_HOW TO COMPLETE THIS TASK_
Count the lines below that contain the word "each", and reply with that number alone.

------ INFORMATION GIVEN ------

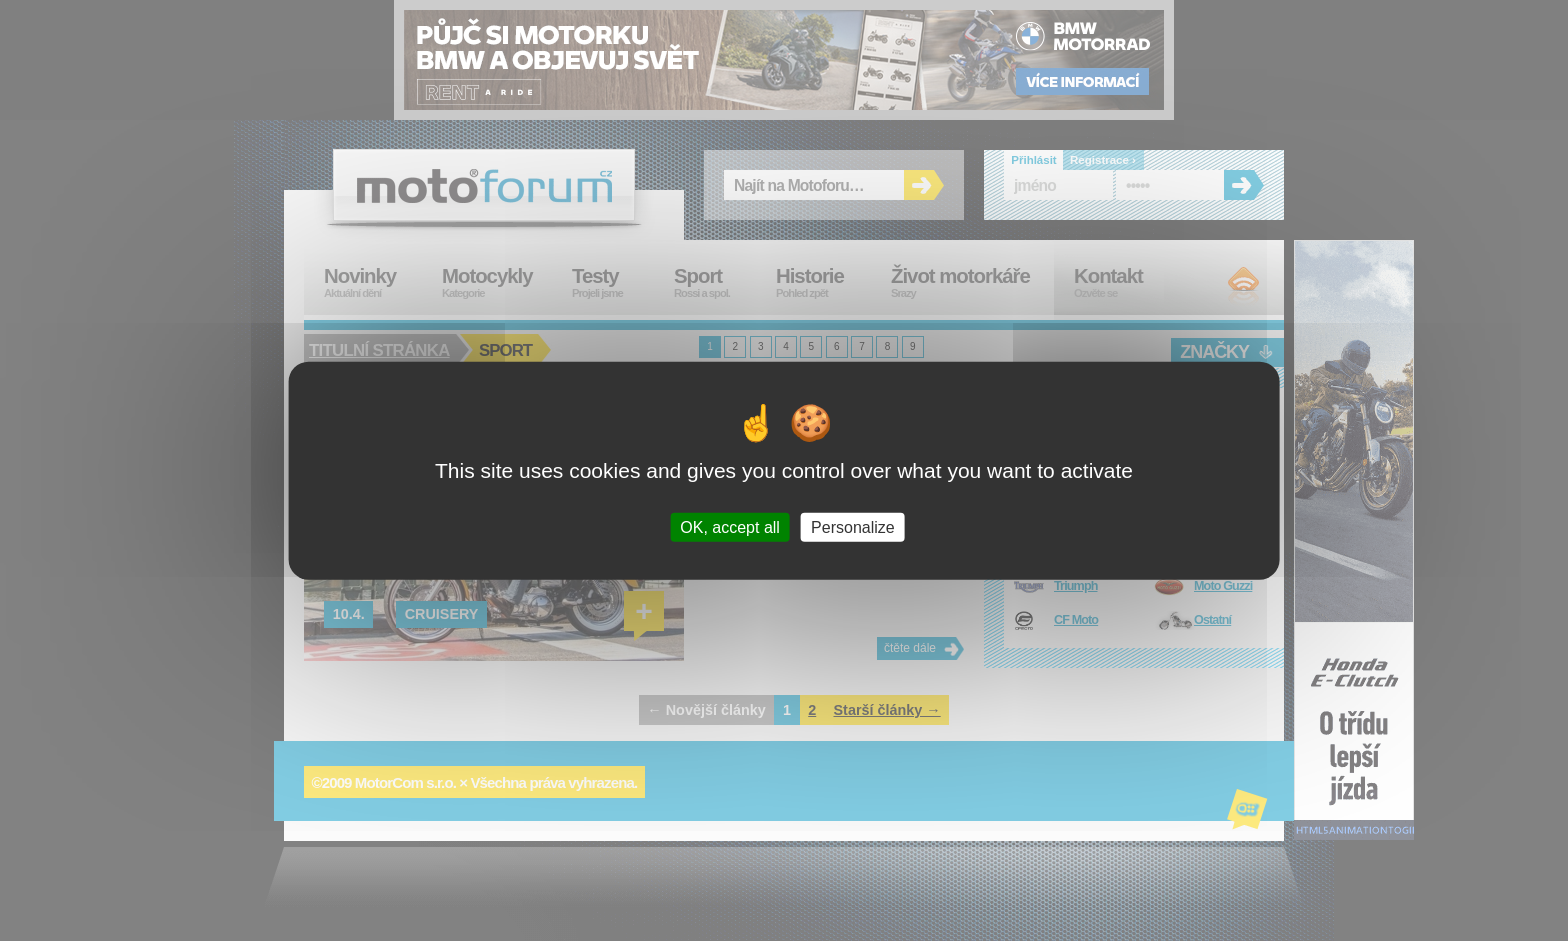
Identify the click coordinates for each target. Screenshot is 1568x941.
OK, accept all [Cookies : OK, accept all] (730, 527)
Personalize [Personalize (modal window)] (853, 527)
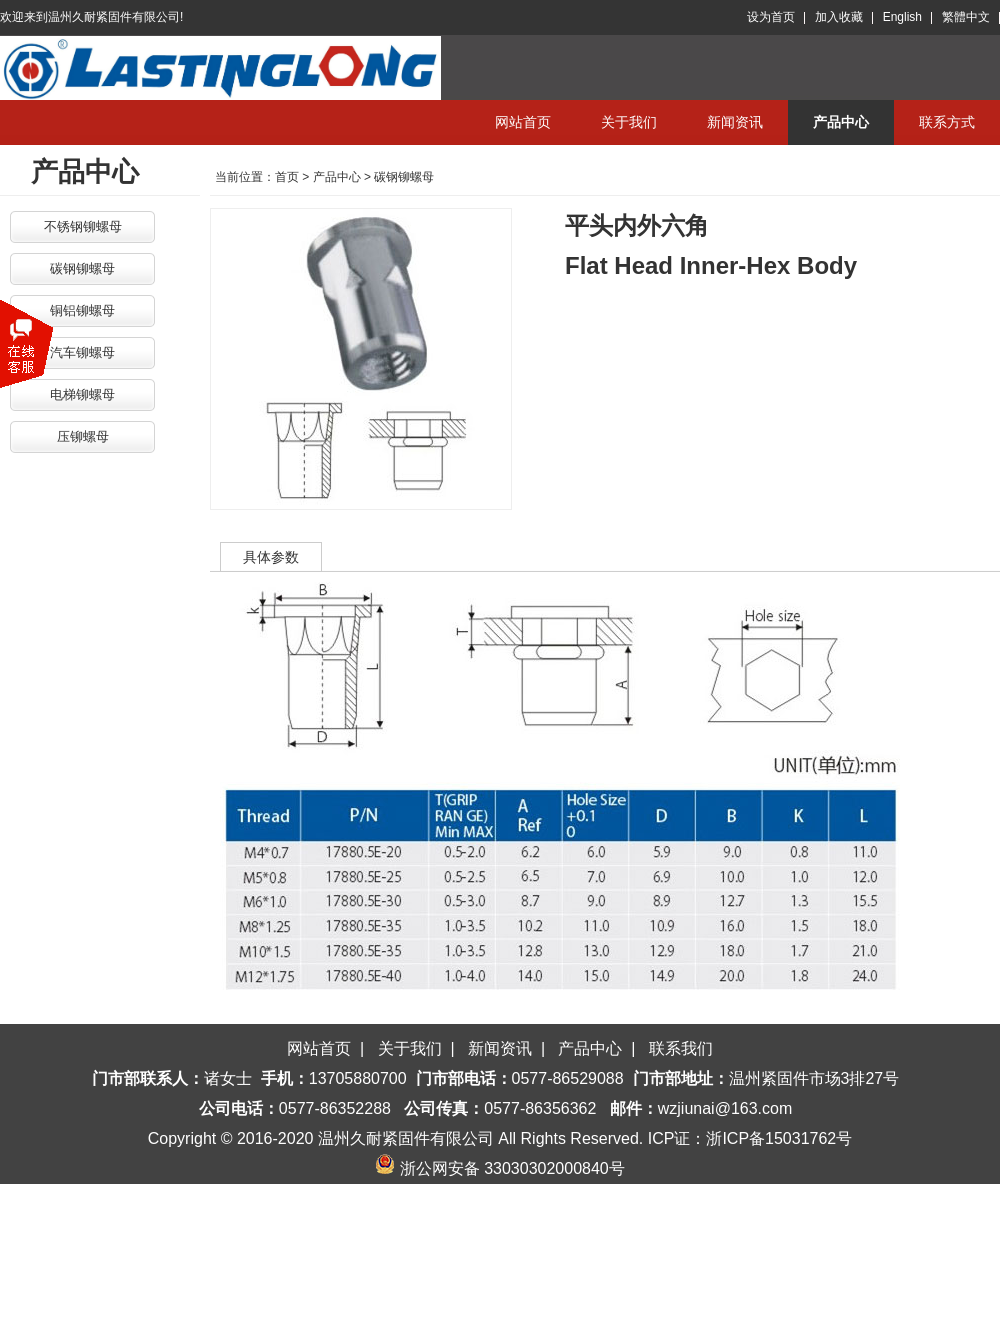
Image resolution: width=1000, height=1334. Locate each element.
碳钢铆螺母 (82, 268)
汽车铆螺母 (82, 352)
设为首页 (771, 17)
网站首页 (523, 122)
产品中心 (841, 122)
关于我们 (629, 122)
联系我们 (681, 1048)
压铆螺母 (83, 436)
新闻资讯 (735, 122)
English (902, 17)
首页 (287, 177)
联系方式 (947, 122)
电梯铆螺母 (82, 394)
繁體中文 (966, 17)
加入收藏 (839, 17)
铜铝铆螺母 (82, 310)
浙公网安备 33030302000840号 (499, 1168)
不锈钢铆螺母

------

_SOLUTION TO THE PROBLEM_
2